Derrière la maison, il y avait une énorme montagne. Je ne voyais qu’elle par la fenêtre. Les coudes sur le rebord en bois, le menton dans les mains, je restais là à contempler ce sommet tout vert qui menait au ciel. Il est encore dans la lune, disaient les grandes personnes. Je me rêvais là-haut. Je me rêvais oiseau. Quelques années plus tard, la montagne avait bien rétréci. Tout juste méritait-elle le nom de colline. D’autres sommets l’ont remplacée. 
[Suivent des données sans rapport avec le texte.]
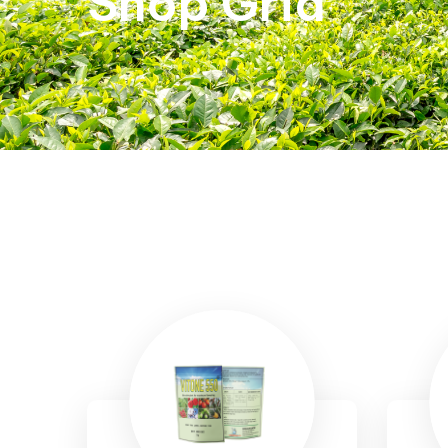
Shop Grid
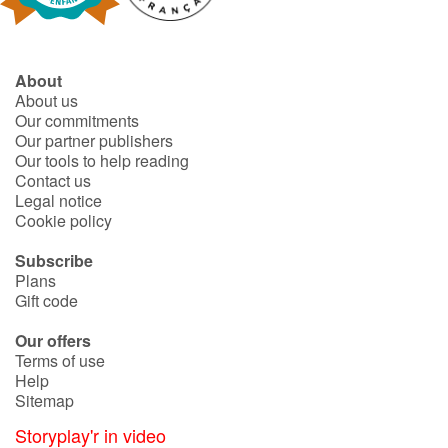
About
About us
Our commitments
Our partner publishers
Our tools to help reading
Contact us
Legal notice
Cookie policy
Subscribe
Plans
Gift code
Our offers
Terms of use
Help
Sitemap
Storyplay'r in video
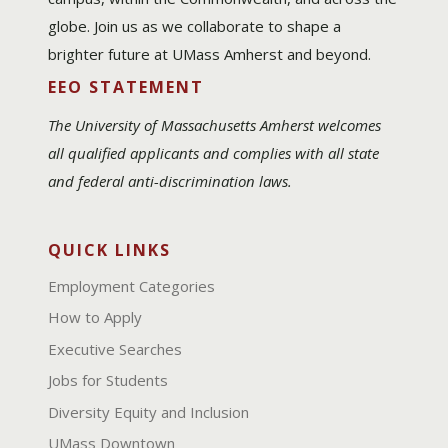
globe. Join us as we collaborate to shape a
brighter future at UMass Amherst and beyond.
EEO STATEMENT
The University of Massachusetts Amherst welcomes
all qualified applicants and complies with all state
and federal anti-discrimination laws.
QUICK LINKS
Employment Categories
How to Apply
Executive Searches
Jobs for Students
Diversity Equity and Inclusion
UMass Downtown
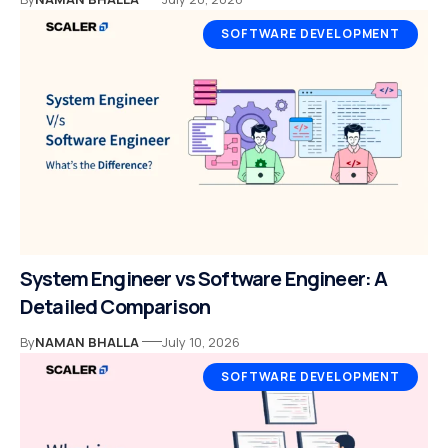
SOFTWARE DEVELOPMENT
System Engineer vs Software Engineer: A
Detailed Comparison
By
NAMAN BHALLA
July 10, 2026
SOFTWARE DEVELOPMENT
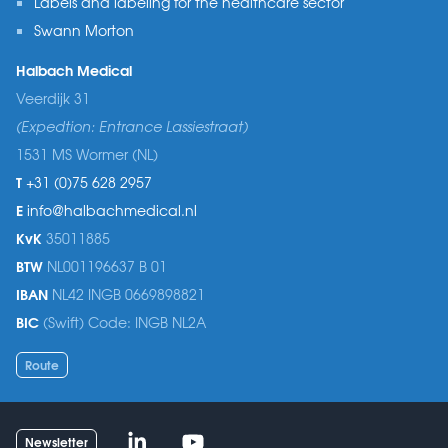
Labels and labeling for the healthcare sector
Swann Morton
Halbach Medical
Veerdijk 31
(Expedtion: Entrance Lassiestraat)
1531 MS Wormer (NL)
T
+31 (0)75 628 2957
E
info@halbachmedical.nl
KvK
35011885
BTW
NL001196637 B 01
IBAN
NL42 INGB 0669898821
BIC
(Swift) Code: INGB NL2A
Route
Linked-in
Youtube
Newsletter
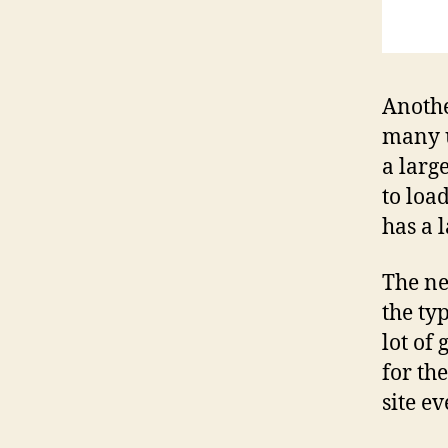
Anothe
many u
a large
to loa
has a 
The nex
the typ
lot of 
for th
site e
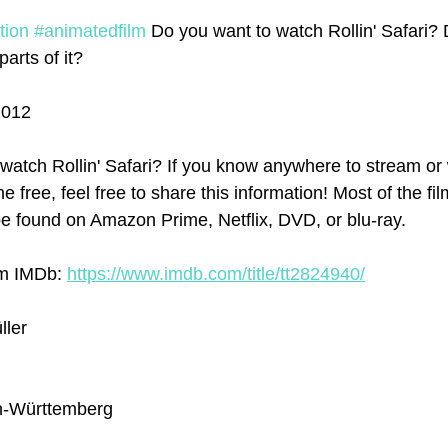
tion
#animatedfilm
 Do you want to watch Rollin' Safari? 
parts of it? 
2012
atch Rollin' Safari? If you know anywhere to stream or w
ne free, feel free to share this information! Most of the f
e found on Amazon Prime, Netflix, DVD, or blu-ray.
om IMDb: 
https://www.imdb.com/title/tt2824940/
ller
n-Württemberg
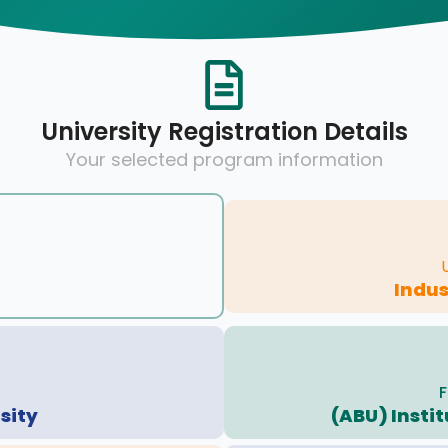
University Registration Details
Your selected program information
Indus
F
sity
(ABU) Insti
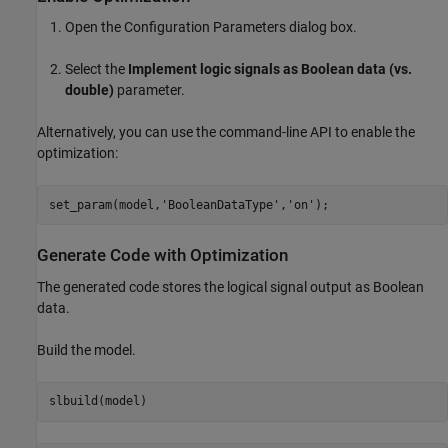
Open the Configuration Parameters dialog box.
Select the
Implement logic signals as Boolean data (vs.
double)
parameter.
Alternatively, you can use the command-line API to enable the
optimization:
set_param(model,
'BooleanDataType'
,
'on'
Generate Code with Optimization
The generated code stores the logical signal output as Boolean
data.
Build the model.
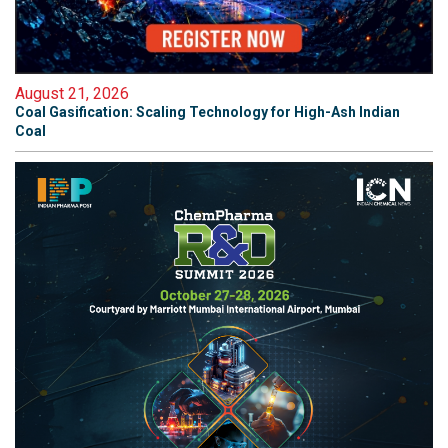
August 21, 2026
Coal Gasification: Scaling Technology for High-Ash Indian
Coal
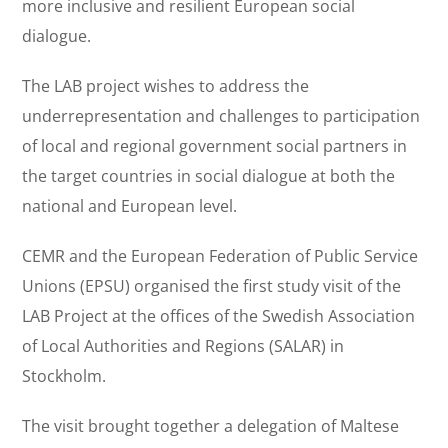
more inclusive and resilient European social
dialogue.
The LAB project wishes to address the
underrepresentation and challenges to participation
of local and regional government social partners in
the target countries in social dialogue at both the
national and European level.
CEMR and the European Federation of Public Service
Unions (EPSU) organised the first study visit of the
LAB Project at the offices of the Swedish Association
of Local Authorities and Regions (SALAR) in
Stockholm.
The visit brought together a delegation of Maltese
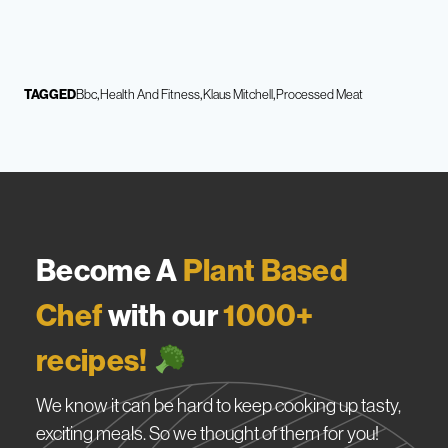
TAGGED
Bbc
Health And Fitness
Klaus Mitchell
Processed Meat
Become A
Plant Based
Chef
with our
1000+
recipes!
We know it can be hard to keep cooking up tasty,
exciting meals. So we thought of them for you!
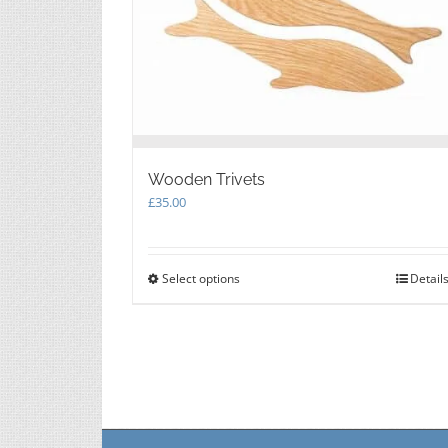
Wooden Trivets
£
35.00
Select options
This
Detail
product
has
multiple
variants.
The
options
may
be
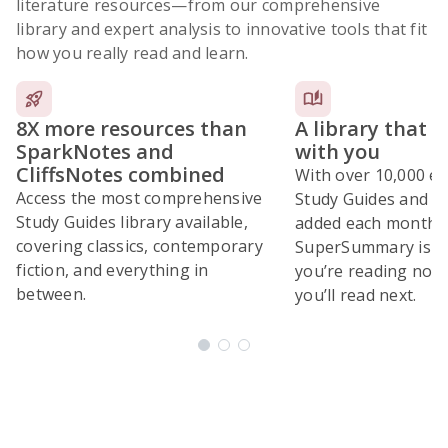
literature resources
—from our comprehensive
library and expert analysis to innovative tools that fit
how you really read and learn.
8X more resources than
A library that 
SparkNotes and
with you
CliffsNotes combined
With over 10,000 ex
Access the most comprehensive
Study Guides and 10
Study Guides library available,
added each month,
covering classics, contemporary
SuperSummary is bu
fiction, and everything in
you’re reading now
between.
you’ll read next.
Subscribe Risk-Free for 7 Days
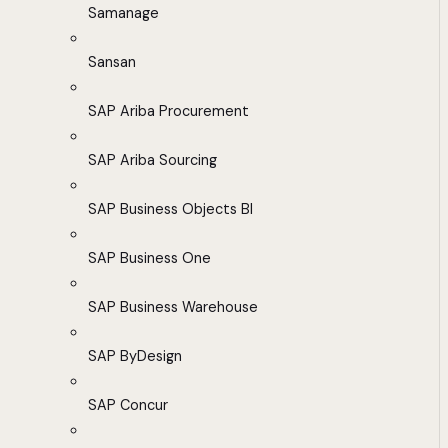
Samanage
Sansan
SAP Ariba Procurement
SAP Ariba Sourcing
SAP Business Objects BI
SAP Business One
SAP Business Warehouse
SAP ByDesign
SAP Concur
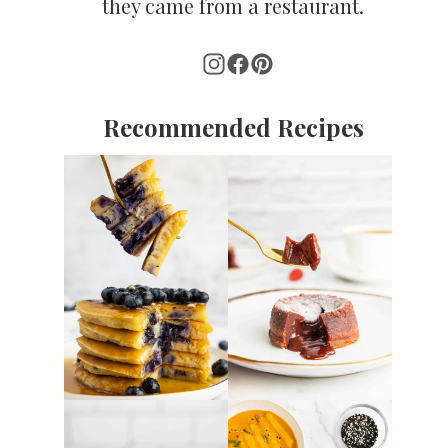
they came from a restaurant.
Recommended Recipes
J’ai toujours vécu dans la plaine avec, à l’horizon, des montagnes. Hier Alaric, aujourd’hui Albères et Canigou, elles ne sont guère impressionnantes en vérité. Je les ai plusieurs fois escaladées, ici et au-delà, du Capcir à la Méditerranée et du Bugarach au mont Tauch. Elles m’ont épuisé, égaré, effrayé parfois sous l’orage. Et j’aimais ça. Je voudrais chanter la beauté des paysages s’offrant au détour d’un sentier, la transparence de l’air et le silence de l’immensité. Mais je ne saurais pas. La montagne est restée pour moi ce qu’en voyait l’enfant à la fenêtre. Un monde inaccessible, une sorte de rêve. Quand je la regarde, c’est comme si j’étais toujours dans la lune. Je crois qu’elle n’existe pas en réalité, que tout est dans ma tête.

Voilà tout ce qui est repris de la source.